This forgotten book-mark in a book being revisited after two years is an origami crane – a symbol of healing in Japan. A school kid had given it to me at Hiroshima as a token of gratitude for helping him practise his spoken English.
Paper folding started in China in the first century and reached Japan in the 6th century. Here it was cultivated as an art of understatement. Origami suggests. It implies without announcing outright. It intimates without brashness. In Japanese folklore, a crane is fabled to live for a thousand years and is held in high esteem. It is believed that folding 1000 paper cranes brings the folder’s wishes come true.
A young girl called Sadako Sasaki survived the Hiroshima bomb when she was only two years old. Less than 10 years later she was diagnosed with leukemia, a cancer of the bone marrow. The disease progressed rapidly and the prognosis was not good. She set out to make a thousand paper cranes. She could complete 644 before she died on Oct. 25, 1955, less than a year after being diagnosed. Her classmates, family and friends made more to bring them up to 1000 and buried them with Sadako.

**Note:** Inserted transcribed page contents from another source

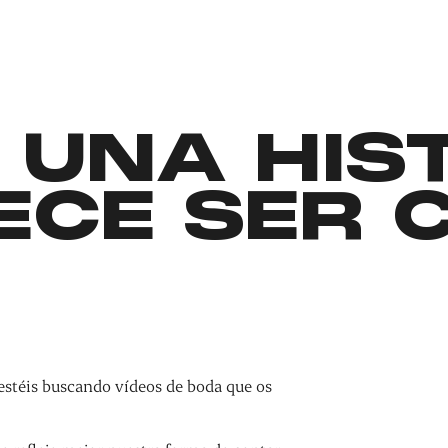
 UNA HIS
ECE SER 
estéis buscando vídeos de boda que os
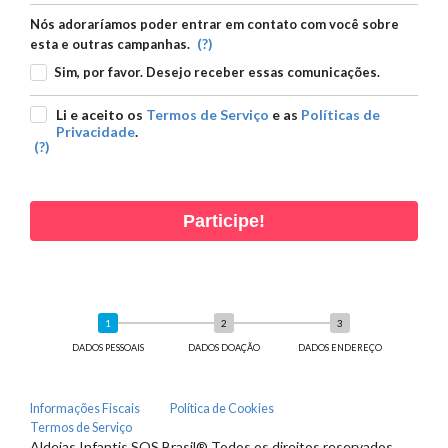
Nós adoraríamos poder entrar em contato com você sobre
(?)
esta e outras campanhas.
Sim, por favor. Desejo receber essas comunicações.
Li e aceito os
Termos de Serviço
e as
Políticas de
Privacidade
.
(?)
Participe!
DADOS PESSOAIS
DADOS DOAÇÃO
DADOS ENDEREÇO
Informações Fiscais
Política de Cookies
Termos de Serviço
Aldeias Infantis SOS Brasil® Todos os direitos reservados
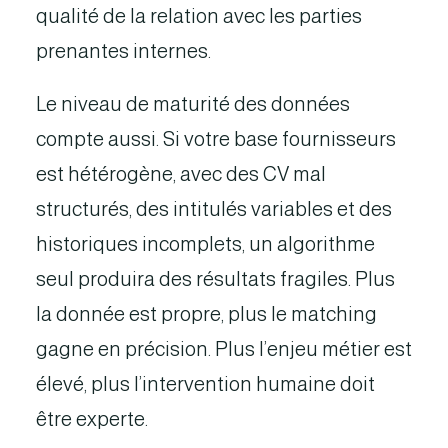
qualité de la relation avec les parties
prenantes internes.
Le niveau de maturité des données
compte aussi. Si votre base fournisseurs
est hétérogène, avec des CV mal
structurés, des intitulés variables et des
historiques incomplets, un algorithme
seul produira des résultats fragiles. Plus
la donnée est propre, plus le matching
gagne en précision. Plus l’enjeu métier est
élevé, plus l’intervention humaine doit
être experte.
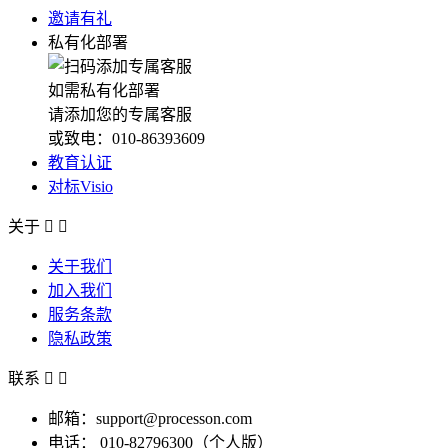
邀请有礼
私有化部署
如需私有化部署
请添加您的专属客服
或致电：010-86393609
教育认证
对标Visio
关于


关于我们
加入我们
服务条款
隐私政策
联系


邮箱：support@processon.com
电话：
010-82796300（个人版）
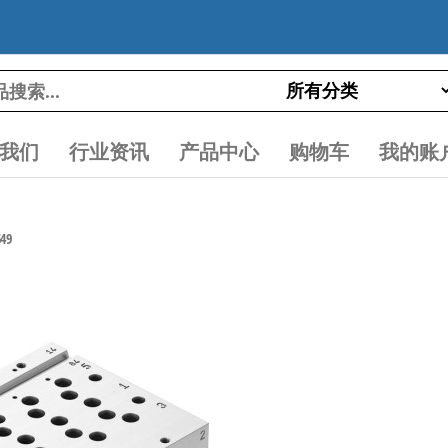
我们
行业资讯
产品中心
购物车
我的账
49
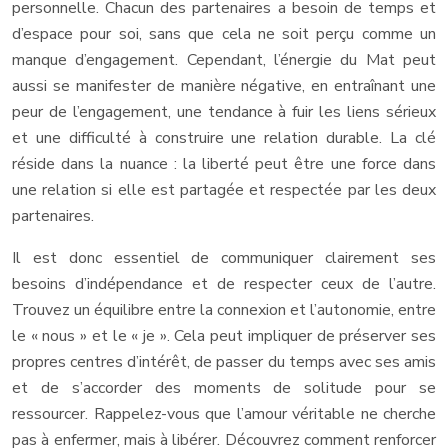
personnelle. Chacun des partenaires a besoin de temps et
d’espace pour soi, sans que cela ne soit perçu comme un
manque d’engagement. Cependant, l’énergie du Mat peut
aussi se manifester de manière négative, en entraînant une
peur de l’engagement, une tendance à fuir les liens sérieux
et une difficulté à construire une relation durable. La clé
réside dans la nuance : la liberté peut être une force dans
une relation si elle est partagée et respectée par les deux
partenaires.
Il est donc essentiel de communiquer clairement ses
besoins d’indépendance et de respecter ceux de l’autre.
Trouvez un équilibre entre la connexion et l’autonomie, entre
le « nous » et le « je ». Cela peut impliquer de préserver ses
propres centres d’intérêt, de passer du temps avec ses amis
et de s’accorder des moments de solitude pour se
ressourcer. Rappelez-vous que l’amour véritable ne cherche
pas à enfermer, mais à libérer. Découvrez comment renforcer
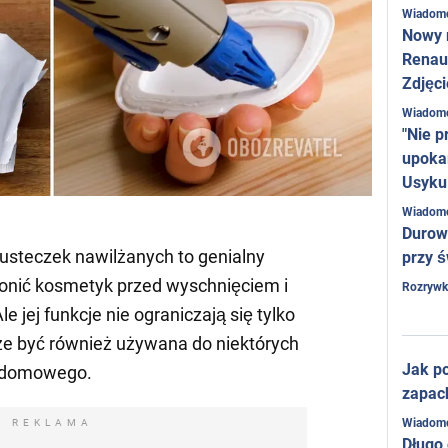
Wiadom
Nowy 
Renaul
Zdjęci
Wiadom
"Nie p
upoka
Usyku
Wiadom
Durow
usteczek nawilżanych to genialny
przy ś
onić kosmetyk przed wyschnięciem i
Rozrywk
le jej funkcje nie ograniczają się tylko
że być również używana do niektórych
Jak po
 domowego.
zapac
Wiadom
REKLAMA
Długo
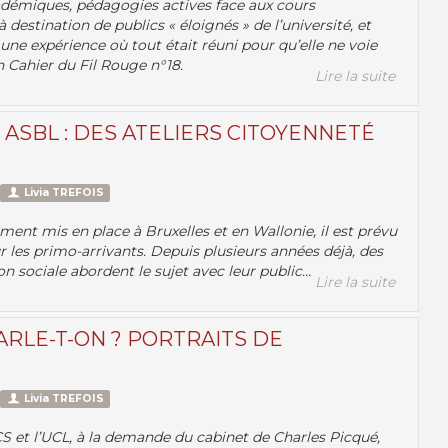
académiques, pédagogies actives face aux cours
destination de publics « éloignés » de l’université, et
une expérience où tout était réuni pour qu’elle ne voie
un Cahier du Fil Rouge n°18.
Lire la suite
ASBL : DES ATELIERS CITOYENNETÉ
Livia TREFOIS
ment mis en place à Bruxelles et en Wallonie, il est prévu
 les primo-arrivants. Depuis plusieurs années déjà, des
n sociale abordent le sujet avec leur public...
Lire la suite
PARLE-T-ON ? PORTRAITS DE
Livia TREFOIS
S et l’UCL, à la demande du cabinet de Charles Picqué,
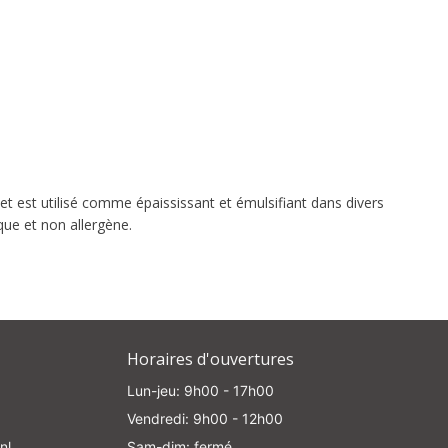
t est utilisé comme épaississant et émulsifiant dans divers
que et non allergène.
Horaires d'ouvertures
Lun-jeu: 9h00 - 17h00
Vendredi: 9h00 - 12h00
nl
Sam-dim: fermé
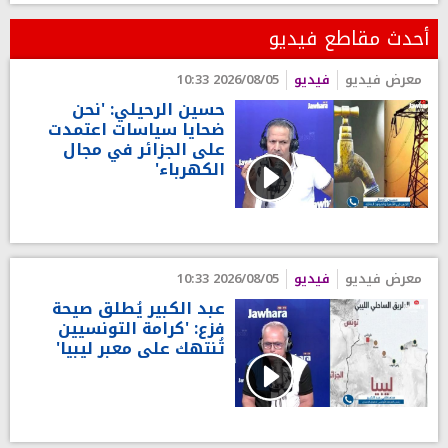
أحدث مقاطع فيديو
معرض فيديو
فيديو
2026/08/05 10:33
حسين الرحيلي: 'نحن
ضحايا سياسات اعتمدت
على الجزائر في مجال
الكهرباء'
معرض فيديو
فيديو
2026/08/05 10:33
عبد الكبير يُطلق صيحة
فزع: 'كرامة التونسيين
تُنتهك على معبر ليبيا'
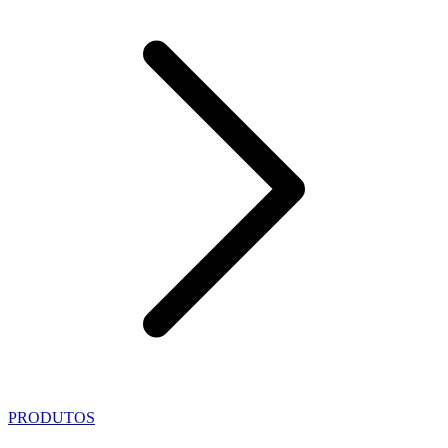
PRODUTOS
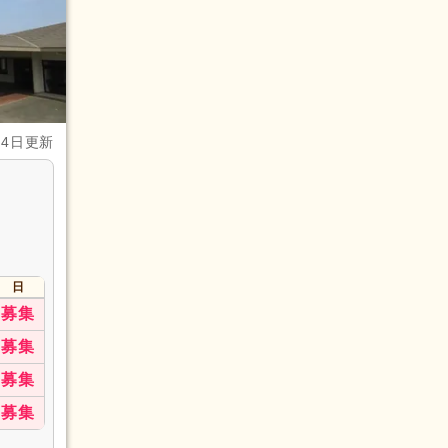
月4日更新
日
募集
募集
募集
募集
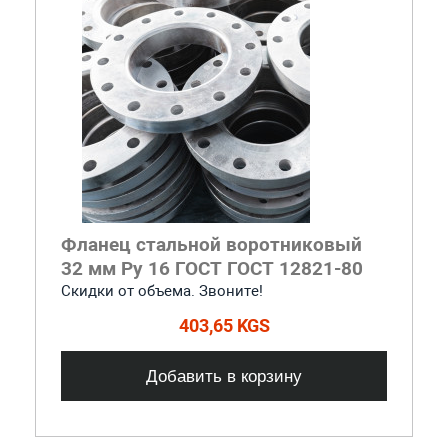
Фланец стальной воротниковый
32 мм Ру 16 ГОСТ ГОСТ 12821-80
Скидки от объема. Звоните!
403,65 KGS
Добавить в корзину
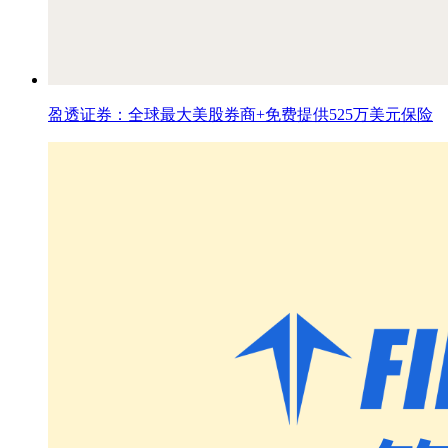
盈透证券：全球最大美股券商+免费提供525万美元保险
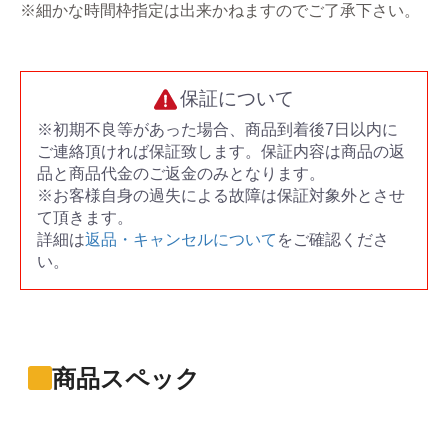
※細かな時間枠指定は出来かねますのでご了承下さい。
保証について
※初期不良等があった場合、商品到着後7日以内に
ご連絡頂ければ保証致します。保証内容は商品の返
品と商品代金のご返金のみとなります。
※お客様自身の過失による故障は保証対象外とさせ
て頂きます。
詳細は
返品・キャンセルについて
をご確認くださ
い。
商品スペック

Her story captured the imagination of the country and the world. Today, we recognize the crane as a symbol of peace and hope.
“She let out both the pain of our parents and her own suffering with each crane.”
“Her death gave us a big goal. Small peace is so important with compassion and delicacy it will become big like a ripple effect. She showed us how to do it. It is my, and the Sasaki family’s responsibility to tell her story to the world. I believe if you don’t create a small peace, you can’t create a bigger peace. I like to gather those good wishes and good will and spread to the world,” said Masahiro, her brother.
Peace and hope to Sadako and to us all.